I wandered around the city and finally found a place I’d been told to visit – Fabrika, a trendy backpacker spot and haven of industrial chic. Put it this way if there was ever a shortage of beards in the world, they could always go to Fabrika. It was an old sewing factory that had been converted into a huge hostel complex with 24/7 working hubs for geeks in beanie hats and head wraps who do things on computers and talk about servers, algorithms and time zones.



At the back was a courtyard of bars, restaurants and trendy shops. In the middle was a vintage car, light blue in colour and suitably Instagrammable. I wondered how many social media accounts it had appeared on around the world. At the far end was a VW Camper van that had been turned into a photo booth. Next to it was what looked like a giant ship mine. The factory brickwork was daubed with graffiti – one scrawl in vibrant yellow said: “Kids are the best humans in the world.”



Not that there were many kids there. The youngest people seemed to be the trendy Georgians working in the restaurants and bars. Most of the hipster customers were older and had seen better days. Their skateboards did little to conceal their age. Some of them were old enough to remember when beards were fashionable first time round. The women favoured fake leopard skin coats and fur-lined parkas.

You could tell it was Tbilisi’s place to be from the prices. Although it was still very reasonable by European standards, there were far cheaper restaurants – and hostels - in the city beyond the concrete and glass. But what right-minded flashpacker wanted to brave the traffic and stray dogs out there? Why weave your way through the narrow, dark streets when you could drink in the courtyard bars and crash in one of the factory’s bunk beds?

There was a burger bar offering the usual fanfare and ridiculously-named “hand-crafted” patties. Next to it was a bar specialising in board games, and a ramen noodle joint whose owners had clearly studied the Wagamama format. I settled for the busiest bar – the Moulin Electrique. It was a great place. A bar that promised Georgian food and a moody playlist. Massive Attack, Portishead and occasional acoustic guitar skits from Nick Cave wannabes. Clearly knowing the age of its customers, Pink Floyd’s Dark Side of the Moon came on and all was going well before Jamiroquai took a turn.

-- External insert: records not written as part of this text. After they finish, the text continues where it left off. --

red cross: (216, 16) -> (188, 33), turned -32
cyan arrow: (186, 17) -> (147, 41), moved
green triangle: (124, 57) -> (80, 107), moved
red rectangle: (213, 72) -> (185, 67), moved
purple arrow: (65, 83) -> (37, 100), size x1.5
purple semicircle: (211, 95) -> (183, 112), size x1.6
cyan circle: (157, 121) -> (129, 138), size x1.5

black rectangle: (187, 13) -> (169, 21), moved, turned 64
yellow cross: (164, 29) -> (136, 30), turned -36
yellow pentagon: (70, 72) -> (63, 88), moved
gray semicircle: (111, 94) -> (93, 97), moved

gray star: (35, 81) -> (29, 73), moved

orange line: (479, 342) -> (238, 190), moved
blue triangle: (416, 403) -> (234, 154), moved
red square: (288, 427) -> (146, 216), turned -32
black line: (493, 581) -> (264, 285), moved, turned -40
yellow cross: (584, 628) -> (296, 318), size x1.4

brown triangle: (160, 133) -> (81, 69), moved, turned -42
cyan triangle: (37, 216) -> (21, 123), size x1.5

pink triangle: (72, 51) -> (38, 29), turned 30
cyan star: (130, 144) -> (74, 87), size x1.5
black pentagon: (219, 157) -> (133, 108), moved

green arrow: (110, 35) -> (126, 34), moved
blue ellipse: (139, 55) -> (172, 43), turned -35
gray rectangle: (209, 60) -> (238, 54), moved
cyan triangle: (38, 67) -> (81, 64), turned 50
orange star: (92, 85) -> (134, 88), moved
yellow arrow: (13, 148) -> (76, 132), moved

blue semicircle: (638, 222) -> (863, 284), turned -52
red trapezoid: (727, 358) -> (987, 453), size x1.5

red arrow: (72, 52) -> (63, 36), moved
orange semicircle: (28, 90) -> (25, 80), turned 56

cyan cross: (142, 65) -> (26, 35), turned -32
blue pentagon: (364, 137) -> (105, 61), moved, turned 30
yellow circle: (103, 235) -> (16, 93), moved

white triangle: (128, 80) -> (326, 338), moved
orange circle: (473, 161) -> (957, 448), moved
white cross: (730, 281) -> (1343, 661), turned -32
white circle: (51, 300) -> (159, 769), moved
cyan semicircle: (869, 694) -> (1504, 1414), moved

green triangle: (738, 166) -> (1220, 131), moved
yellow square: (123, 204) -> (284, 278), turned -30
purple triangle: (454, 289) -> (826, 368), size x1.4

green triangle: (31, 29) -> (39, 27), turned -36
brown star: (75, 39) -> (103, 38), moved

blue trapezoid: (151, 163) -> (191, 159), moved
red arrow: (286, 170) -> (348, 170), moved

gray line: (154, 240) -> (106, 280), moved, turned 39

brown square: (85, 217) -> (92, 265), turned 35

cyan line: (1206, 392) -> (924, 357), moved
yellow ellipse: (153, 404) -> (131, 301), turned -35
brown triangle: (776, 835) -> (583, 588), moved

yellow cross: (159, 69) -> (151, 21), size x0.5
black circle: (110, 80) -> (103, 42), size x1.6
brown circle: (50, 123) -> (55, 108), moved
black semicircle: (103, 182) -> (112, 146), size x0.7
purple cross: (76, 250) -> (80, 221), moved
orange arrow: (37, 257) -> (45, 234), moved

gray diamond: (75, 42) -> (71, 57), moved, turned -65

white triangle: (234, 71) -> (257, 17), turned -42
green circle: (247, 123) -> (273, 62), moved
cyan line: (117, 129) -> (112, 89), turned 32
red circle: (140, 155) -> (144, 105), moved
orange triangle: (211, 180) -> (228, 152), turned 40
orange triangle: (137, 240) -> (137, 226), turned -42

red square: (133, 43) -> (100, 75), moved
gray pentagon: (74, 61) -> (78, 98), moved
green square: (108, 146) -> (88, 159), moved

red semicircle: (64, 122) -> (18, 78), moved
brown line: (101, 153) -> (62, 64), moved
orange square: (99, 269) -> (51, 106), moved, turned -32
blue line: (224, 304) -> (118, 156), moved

The food came quickly and was pretty good. If you wanted to see a future direction of Georgian food, then the menu was probably a pretty good indication. They still had the traditional dishes, but some had been tweaked and were described as in the “Moulin style”. I noticed avocado and coconut had crept into the menu too. There were cold dishes like cheese plates, pickle plates and what they called bread tapas – a platter of khachapuri. There were also 14 salads and 14 soups, including the intriguing-sounding pea soup with smoked ribs.



I ordered chicken broth with meatballs and egg, and something called a Georgian sandwich. The broth was a light chicken bouillon, that I suspected had come from a packet, with five grey meatballs made from minced chicken, onion and herbs, half a boiled egg buried at the bottom, a dill garnish, and slices of toasted baguette on the side. The sandwich was excellent – cheese slices and peppery mayonnaise stuffed in a fat, oval-shaped roll, somewhere between naan bread and airy panini. I asked a waitress whether it was a traditional Georgian sandwich, and she shrugged and said: “Well, it’s Georgian bread.” 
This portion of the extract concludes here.